(Stored data entries)
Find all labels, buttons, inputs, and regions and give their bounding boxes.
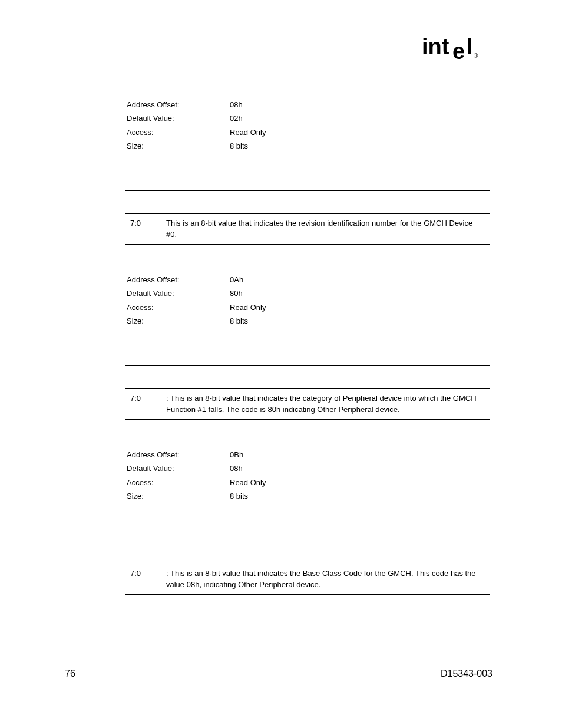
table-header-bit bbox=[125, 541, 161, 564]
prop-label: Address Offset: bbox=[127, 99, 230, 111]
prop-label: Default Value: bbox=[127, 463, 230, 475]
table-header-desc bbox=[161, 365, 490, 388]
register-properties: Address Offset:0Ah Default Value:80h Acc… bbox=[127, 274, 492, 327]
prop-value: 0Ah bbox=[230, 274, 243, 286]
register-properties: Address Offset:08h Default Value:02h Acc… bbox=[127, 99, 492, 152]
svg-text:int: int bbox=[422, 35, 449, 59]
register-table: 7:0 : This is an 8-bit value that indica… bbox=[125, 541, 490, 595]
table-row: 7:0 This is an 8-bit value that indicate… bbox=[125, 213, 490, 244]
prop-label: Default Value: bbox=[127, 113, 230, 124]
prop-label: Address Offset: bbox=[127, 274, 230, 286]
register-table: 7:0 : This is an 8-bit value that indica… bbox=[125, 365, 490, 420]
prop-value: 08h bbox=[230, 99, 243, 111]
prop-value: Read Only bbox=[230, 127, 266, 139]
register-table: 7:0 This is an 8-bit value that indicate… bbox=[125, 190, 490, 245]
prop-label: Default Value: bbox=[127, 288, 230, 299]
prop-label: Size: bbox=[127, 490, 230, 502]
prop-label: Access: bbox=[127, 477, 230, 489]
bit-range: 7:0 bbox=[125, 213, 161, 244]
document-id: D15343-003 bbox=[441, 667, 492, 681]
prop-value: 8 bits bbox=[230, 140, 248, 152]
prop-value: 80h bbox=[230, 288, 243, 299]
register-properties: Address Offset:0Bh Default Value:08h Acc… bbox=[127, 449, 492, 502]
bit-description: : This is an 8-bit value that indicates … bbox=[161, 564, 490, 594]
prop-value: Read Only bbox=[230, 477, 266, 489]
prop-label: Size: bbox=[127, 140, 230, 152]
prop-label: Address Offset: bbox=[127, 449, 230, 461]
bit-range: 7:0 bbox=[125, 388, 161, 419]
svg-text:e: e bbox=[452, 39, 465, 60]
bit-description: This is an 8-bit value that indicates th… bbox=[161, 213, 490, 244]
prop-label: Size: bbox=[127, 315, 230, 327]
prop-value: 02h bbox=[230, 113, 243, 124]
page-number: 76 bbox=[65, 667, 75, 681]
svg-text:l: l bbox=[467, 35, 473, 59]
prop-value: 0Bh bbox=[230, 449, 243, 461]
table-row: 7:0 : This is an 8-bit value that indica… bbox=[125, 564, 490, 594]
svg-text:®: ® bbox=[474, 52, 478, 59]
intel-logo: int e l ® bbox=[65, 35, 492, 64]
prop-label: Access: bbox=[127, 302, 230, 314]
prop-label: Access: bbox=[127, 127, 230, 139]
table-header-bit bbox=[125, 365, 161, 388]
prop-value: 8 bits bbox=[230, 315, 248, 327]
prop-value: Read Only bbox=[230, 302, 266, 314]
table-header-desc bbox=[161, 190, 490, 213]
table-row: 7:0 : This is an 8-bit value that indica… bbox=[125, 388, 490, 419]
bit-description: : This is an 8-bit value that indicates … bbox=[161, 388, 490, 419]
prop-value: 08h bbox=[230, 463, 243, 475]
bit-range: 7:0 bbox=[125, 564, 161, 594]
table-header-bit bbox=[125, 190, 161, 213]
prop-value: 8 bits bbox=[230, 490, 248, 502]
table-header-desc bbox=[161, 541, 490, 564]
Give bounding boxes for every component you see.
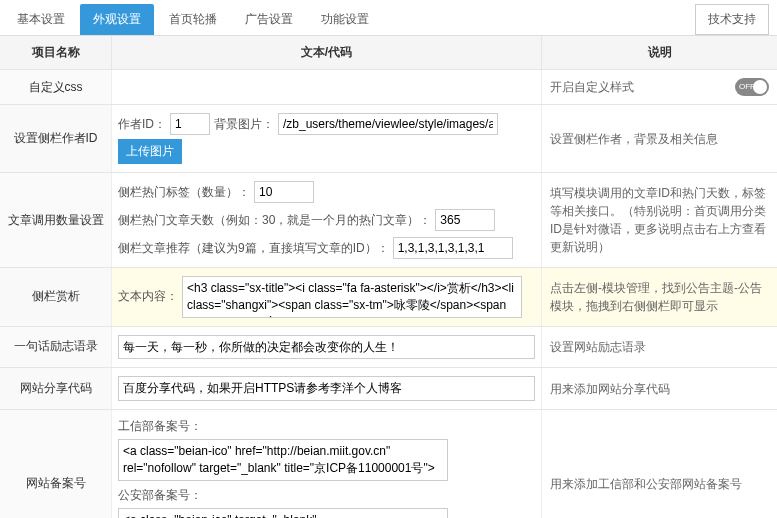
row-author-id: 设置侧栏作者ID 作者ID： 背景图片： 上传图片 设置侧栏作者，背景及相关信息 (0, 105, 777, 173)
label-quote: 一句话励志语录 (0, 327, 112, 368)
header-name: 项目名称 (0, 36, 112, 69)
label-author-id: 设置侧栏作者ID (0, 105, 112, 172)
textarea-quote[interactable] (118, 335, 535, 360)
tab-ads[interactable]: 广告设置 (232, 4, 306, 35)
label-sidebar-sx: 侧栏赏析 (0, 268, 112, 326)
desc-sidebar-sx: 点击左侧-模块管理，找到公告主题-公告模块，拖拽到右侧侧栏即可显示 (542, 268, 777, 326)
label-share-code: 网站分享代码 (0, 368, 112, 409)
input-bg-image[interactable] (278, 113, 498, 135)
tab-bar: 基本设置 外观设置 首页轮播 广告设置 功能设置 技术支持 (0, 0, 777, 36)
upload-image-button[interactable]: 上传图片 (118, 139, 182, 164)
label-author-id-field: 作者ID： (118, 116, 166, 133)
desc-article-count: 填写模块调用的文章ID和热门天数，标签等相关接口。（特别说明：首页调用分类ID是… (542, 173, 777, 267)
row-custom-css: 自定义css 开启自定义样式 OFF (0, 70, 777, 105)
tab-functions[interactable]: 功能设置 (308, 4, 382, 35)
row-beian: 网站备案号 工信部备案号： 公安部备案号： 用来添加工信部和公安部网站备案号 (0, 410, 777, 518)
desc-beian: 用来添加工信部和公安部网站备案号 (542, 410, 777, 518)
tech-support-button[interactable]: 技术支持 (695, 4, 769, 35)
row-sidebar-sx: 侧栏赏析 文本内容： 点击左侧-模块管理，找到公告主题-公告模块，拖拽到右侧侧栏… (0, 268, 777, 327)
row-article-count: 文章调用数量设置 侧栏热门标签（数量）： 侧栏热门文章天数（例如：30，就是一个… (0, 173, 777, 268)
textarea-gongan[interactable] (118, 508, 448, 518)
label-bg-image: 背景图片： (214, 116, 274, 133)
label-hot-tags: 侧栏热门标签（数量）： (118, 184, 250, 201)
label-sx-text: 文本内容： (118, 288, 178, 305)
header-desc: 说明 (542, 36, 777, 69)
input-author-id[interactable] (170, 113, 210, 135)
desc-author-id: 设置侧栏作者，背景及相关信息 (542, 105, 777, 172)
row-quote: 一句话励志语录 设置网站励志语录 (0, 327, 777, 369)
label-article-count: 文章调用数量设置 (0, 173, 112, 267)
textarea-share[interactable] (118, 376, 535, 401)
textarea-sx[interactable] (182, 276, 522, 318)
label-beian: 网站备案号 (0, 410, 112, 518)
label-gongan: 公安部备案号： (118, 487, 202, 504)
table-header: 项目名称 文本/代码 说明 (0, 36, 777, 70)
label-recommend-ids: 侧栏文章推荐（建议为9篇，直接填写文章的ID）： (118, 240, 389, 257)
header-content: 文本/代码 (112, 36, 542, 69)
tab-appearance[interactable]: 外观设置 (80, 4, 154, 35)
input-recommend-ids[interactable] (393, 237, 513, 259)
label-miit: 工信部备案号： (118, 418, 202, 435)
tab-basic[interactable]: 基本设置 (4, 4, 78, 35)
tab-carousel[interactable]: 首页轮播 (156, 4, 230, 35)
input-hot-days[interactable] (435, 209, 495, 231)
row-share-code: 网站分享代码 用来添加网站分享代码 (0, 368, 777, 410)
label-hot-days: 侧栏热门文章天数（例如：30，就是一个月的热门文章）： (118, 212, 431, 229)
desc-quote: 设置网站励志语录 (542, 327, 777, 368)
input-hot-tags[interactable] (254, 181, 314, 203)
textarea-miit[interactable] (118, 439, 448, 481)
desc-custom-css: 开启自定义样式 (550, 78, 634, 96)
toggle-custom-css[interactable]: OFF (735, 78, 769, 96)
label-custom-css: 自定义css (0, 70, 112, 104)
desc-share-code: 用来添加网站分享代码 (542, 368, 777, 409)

## What you are asked to do
Give the number of lines above in which the word "广告设置" occurs, with nothing else.

## Answer below
2